[[ RAW DATA open ]]
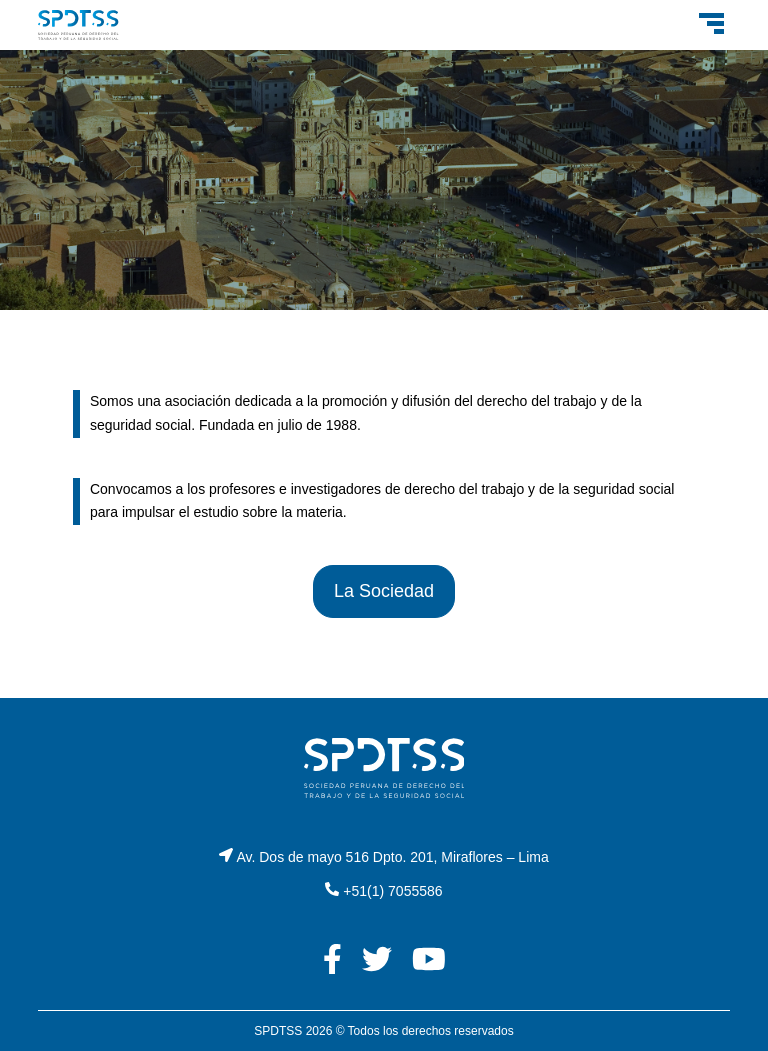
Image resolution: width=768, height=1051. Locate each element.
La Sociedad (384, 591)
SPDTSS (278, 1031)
[[ RAW DATA closed ]]
[[ RAW DATA open ]]
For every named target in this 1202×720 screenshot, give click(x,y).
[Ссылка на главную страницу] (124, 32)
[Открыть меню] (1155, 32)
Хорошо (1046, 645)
[[ RAW DATA closed ]]
[[ RAW DATA open ]]
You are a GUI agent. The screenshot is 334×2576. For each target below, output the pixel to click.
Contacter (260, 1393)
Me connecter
[[ RAW DATA closed ]]
YOUR INSTRUCTIONS: If a line above holds the string "each", copy it out.

ANSWER SPACE:
Image resolution: width=768, height=1051. Locate each element.
You are a GUI agent. The screenshot is 334×2576. For each target below, output the pixel to click.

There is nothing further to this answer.